La nouvelle procédure, entrée en vigueur dès le lundi 15 février, soit deux jours avant la diffusion de la note d’information de la direction, est censée «améliorer les démarches relatives à l’obtention des déclarations des établissements de produits de santé». Ce qui est loin d’être le cas, selon les opérateurs. L’autre point qui suscite leur colère porte sur la durée de validité de l’attestation qui leur sera délivrée, et qui sera limitée à trois ans. Un délai accordé aux distributeurs le temps d’obtenir la certification ISO 13485.

«Ce délai n’a aucune assise juridique et reste contraire aux dispositions de la loi 84-12 qui régit notre activité. Nous contestons également le fait d’exiger des importateurs et distributeurs d’adopter la certification ISO 13485 qui n’a aucun fondement juridique. Seuls les fabricants des dispositifs médicaux sont tenus d’être certifiés ISO. Il n’y a donc aucune raison d’imposer la même norme puisque leurs produits sont à la base tous certifiés», signale Anouar Yadini. Ce dernier affirme que cette norme n’est exigée des distributeurs dans aucun autre pays.

Une autre norme (ISO 22716) sera imposée aux distributeurs des produits cosmétiques et d’hygiène corporelle. Le défaut d’obtenir ces normes entraînera automatiquement la fermeture de l’établissement. Les opérateurs ciblés, de l’ordre de 2.000 entreprises, ne sont pas près de s’aligner sur cette mesure pour plusieurs raisons.

«Cette obligation n’étant pas prévue par la loi, nous comptons saisir toutes les institutions de droit concernées, et nous sommes confiants quant à la légalité de nos doléances», prévient le président de l’Association représentant les entreprises du secteur.

                                                                     

Pourquoi une certification ISO?

Outre l’absence d’une assise juridique, les professionnels des dispositifs médicaux ne semblent pas prêts à adhérer à une procédure de certification laborieuse et coûteuse. Celle-ci nécessite un investissement d’au moins 500.000 DH sans oublier le budget devant être débloqué chaque année pour financer les missions d’audit. Un surcoût qui ne manquera pas d’impacter les prix des dispositifs médicaux.

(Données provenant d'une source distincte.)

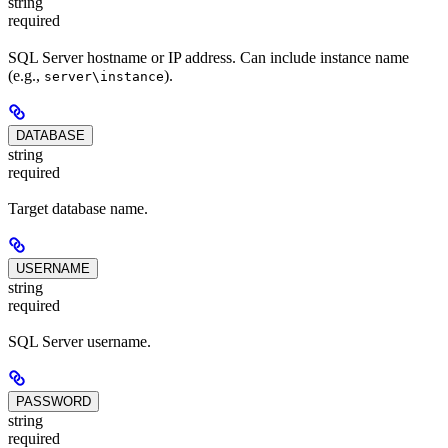
string
required
SQL Server hostname or IP address. Can include instance name
(e.g.,
).
server\instance
DATABASE
string
required
Target database name.
USERNAME
string
required
SQL Server username.
PASSWORD
string
required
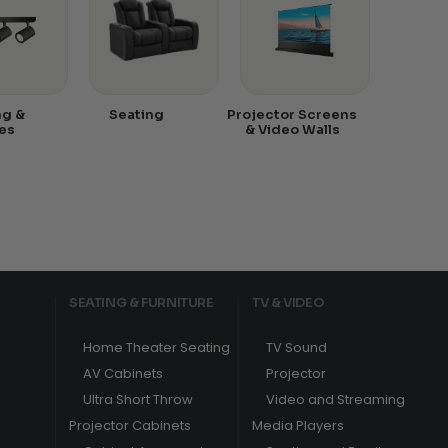
ng &
Seating
Projector Screens
es
& Video Walls
SEATING & FURNITURE
TV & VIDEO
Home Theater Seating
TV Sound
AV Cabinets
Projector
Ultra Short Throw
Video and Streaming
Projector Cabinets
Media Players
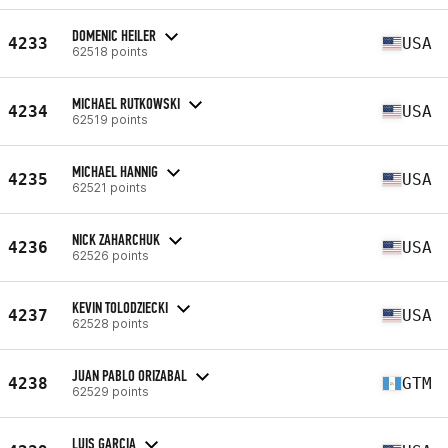
DOMENIC HEILER
4233
USA
62518 points
MICHAEL RUTKOWSKI
4234
USA
62519 points
MICHAEL HANNIG
4235
USA
62521 points
NICK ZAHARCHUK
4236
USA
62526 points
KEVIN TOLODZIECKI
4237
USA
62528 points
JUAN PABLO ORIZABAL
4238
GTM
62529 points
LUIS GARCIA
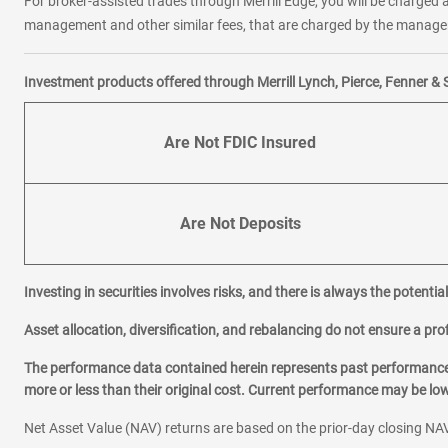
For broker-assisted trades through Merrill Edge, you will be charged a
management and other similar fees, that are charged by the manager 
Investment products offered through Merrill Lynch, Pierce, Fenner & 
Are Not FDIC Insured
Are Not Deposits
Investing in securities involves risks, and there is always the potenti
Asset allocation, diversification, and rebalancing do not ensure a prof
The performance data contained herein represents past performance w
more or less than their original cost. Current performance may be l
Net Asset Value (NAV) returns are based on the prior-day closing NAV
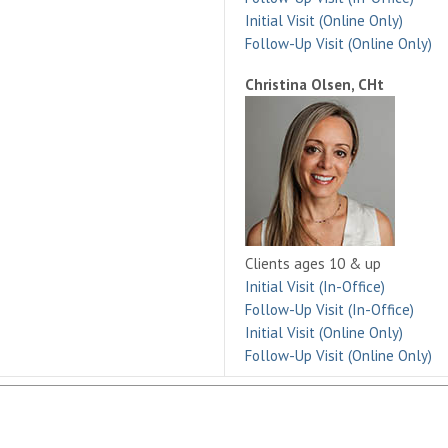
Initial Visit (Online Only)
Follow-Up Visit (Online Only)
Christina Olsen, CHt
Clients ages 10 & up
Initial Visit (In-Office)
Follow-Up Visit (In-Office)
Initial Visit (Online Only)
Follow-Up Visit (Online Only)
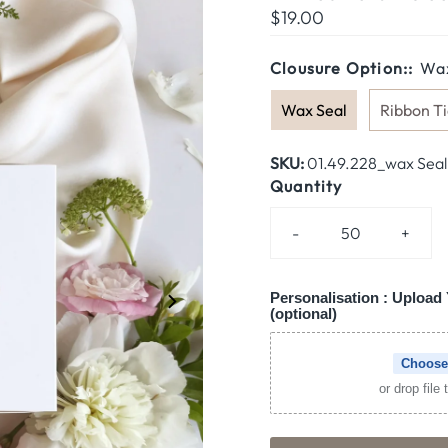
Regular
$19.00
Price
Clousure Option::
Wax
Wax Seal
Ribbon Ti
SKU:
01.49.228_wax Seal
Quantity
-
+
Personalisation : Upload 
(optional)
Choose
or drop file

En plus, qui pourrait consentir un tel investissement dans un contexte sanitaire marqué par la crise économique? Selon la profession, les distributeurs des produits médicaux ont connu une baisse de leur chiffre d’affaires en raison de la fermeture des cabinets médicaux et dentaires durant le confinement.

D’autres spécialités ont vu leur fréquentation baisser au plus fort de la crise du coronavirus puisque nombre de patients avaient annulé leur rendez-vous chez leur médecin. «En fait, seules les spécialités en lien avec les urgences médico-chirurgicales et la pandémie du coronavirus ont tiré leur épingle du jeu», affirme Anouar Yadini, président de l’Association marocaine des professionnels des dispositifs médicaux (AMPDM).